Background
I'm implementing a production MLOps pipeline for part classification using Databricks AutoML. My pipeline automatically retrains models when new data arrives and compares performance with existing production models.
The Challenge
I've encountered a data drift issue that affects fair model comparison. Here's my scenario:
- parts data: door lengths range 1-4 meters
- StandardScaler fitted on this range: scaler_v1.fit([1m, 2m, 3m, 4m])
- Model v1 trained on this scaled data
New Data Arrives:
- New parts: door lengths now range 2-6 meters
- Different distribution: new_data = [2m, 3m, 5m, 6m]
- Question: How should I handle scaling for fair model comparison?
Current Pipeline:
- New data arrives
- new_data_df
- Train new model
- Compare with existing model - BUT SCALING PROBLEM! It makes no sense to compare the old with new model in my opinion
Specific Questions:
Scaling Strategy: Should I:
- Retrain new model on combined historical + new data for consistent scaling?
- Use original scaler on new data (might clip values outside original range)?

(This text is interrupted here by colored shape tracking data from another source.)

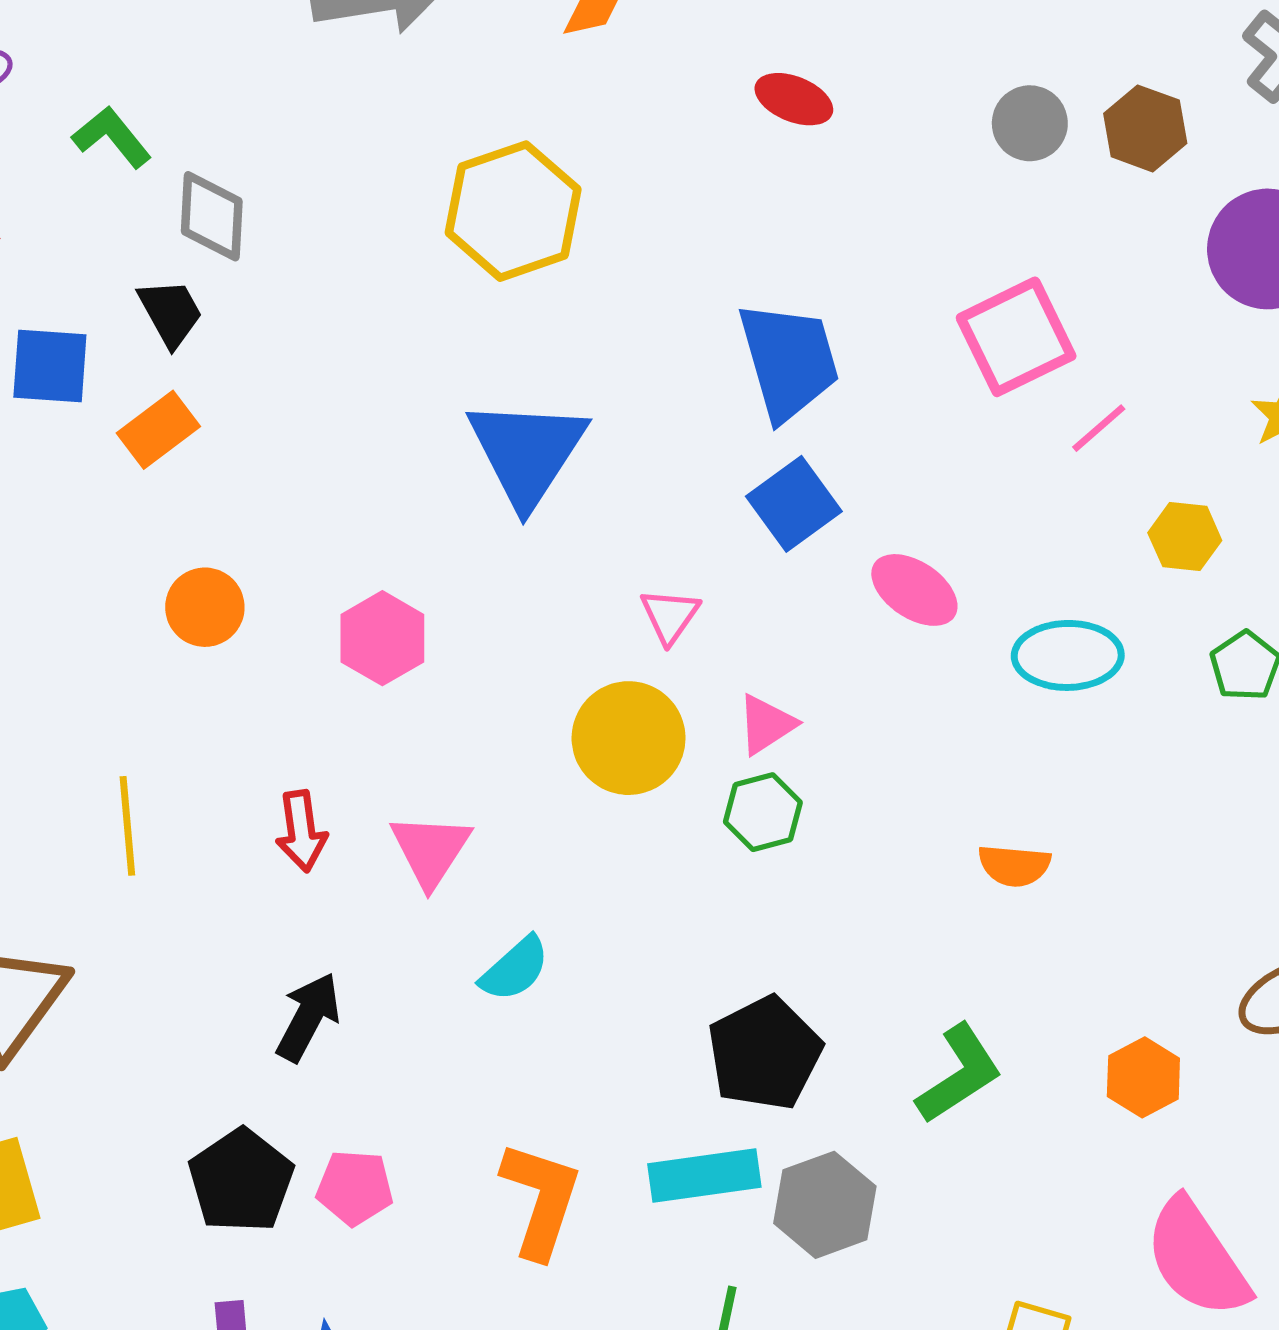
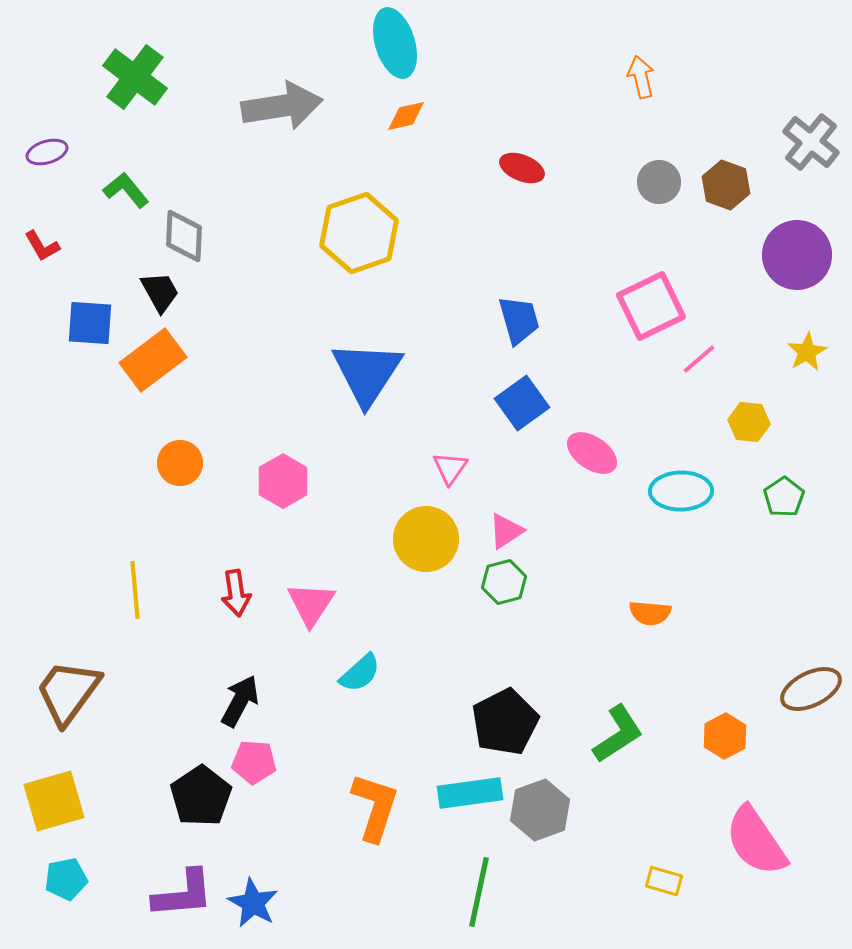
blue trapezoid: (789, 361) -> (519, 320), size x0.7
orange rectangle: (158, 430) -> (153, 360), size x1.4
pink pentagon: (355, 1188) -> (254, 762), moved

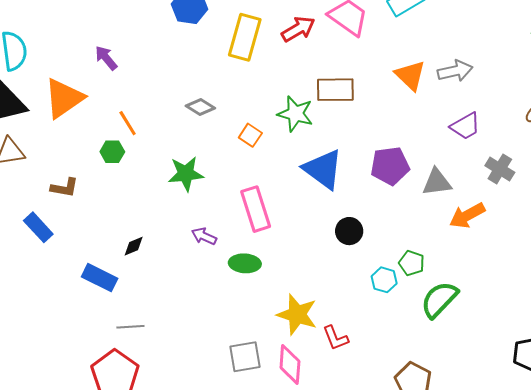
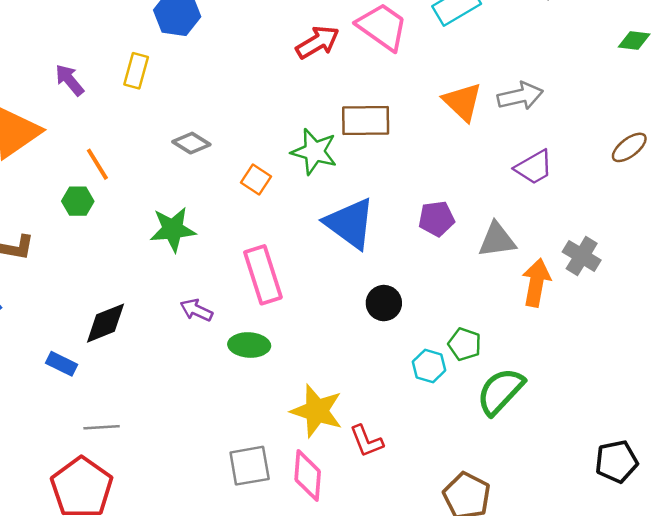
yellow rectangle: (245, 37) -> (136, 71), moved, size x0.6
purple pentagon: (390, 166) -> (436, 219), size x0.7
gray cross: (500, 169) -> (582, 256), moved
orange arrow: (467, 215) -> (536, 283), turned 129
black diamond: (134, 246) -> (105, 323), size x1.6
blue rectangle: (100, 278) -> (62, 364), size x0.7

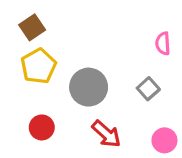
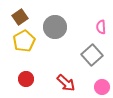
gray circle: (89, 87) -> (55, 27), moved
gray square: (148, 89) -> (92, 55), size x1.5

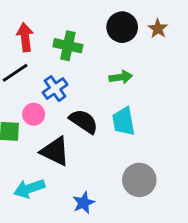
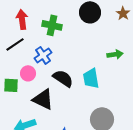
brown star: (158, 29) -> (123, 13), moved
green arrow: (121, 77) -> (115, 54), moved

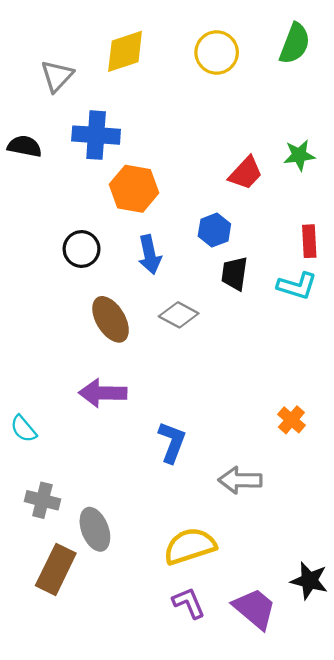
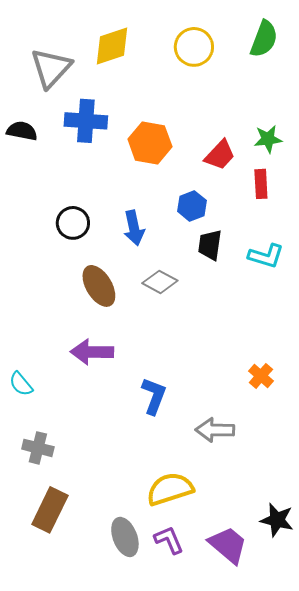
gray triangle: (57, 76) -> (51, 68), size x1.4
orange hexagon: (134, 189) -> (150, 143), moved
red rectangle: (309, 241) -> (261, 184), moved
gray ellipse: (95, 529) -> (125, 537), moved

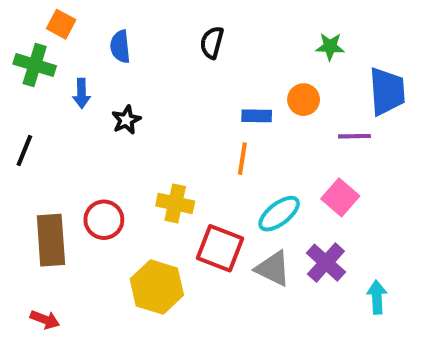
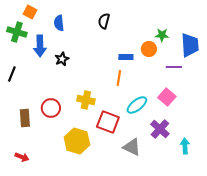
green star: (330, 47) -> (162, 35), moved
blue arrow: (81, 93) -> (40, 46), size x1.5
brown rectangle: (51, 240) -> (25, 118), size x0.7
gray triangle: (273, 269) -> (132, 147), moved

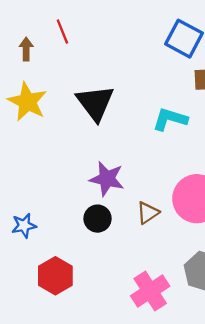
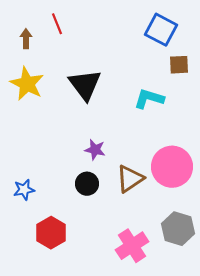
purple star: (107, 179) -> (95, 150), size x0.7
brown triangle: (148, 213) -> (130, 179), size x1.4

- Fit new scaler on combined dataset and retrain both models?
Data Drift Detection
What's the best approach to detect when scaling changes require full retraining vs. incremental updates? In MLOps, should I:
Always retrain on cumulative data (historical + new)?
Use statistical tests to detect drift threshold?
Maintain separate scalers and transform data appropriately for each model?
Environment:
- Databricks AutoML for model training
- MLflow Model Registry for
- deployment StandardScaler for feature scaling Engineering data with
naturally evolving distributions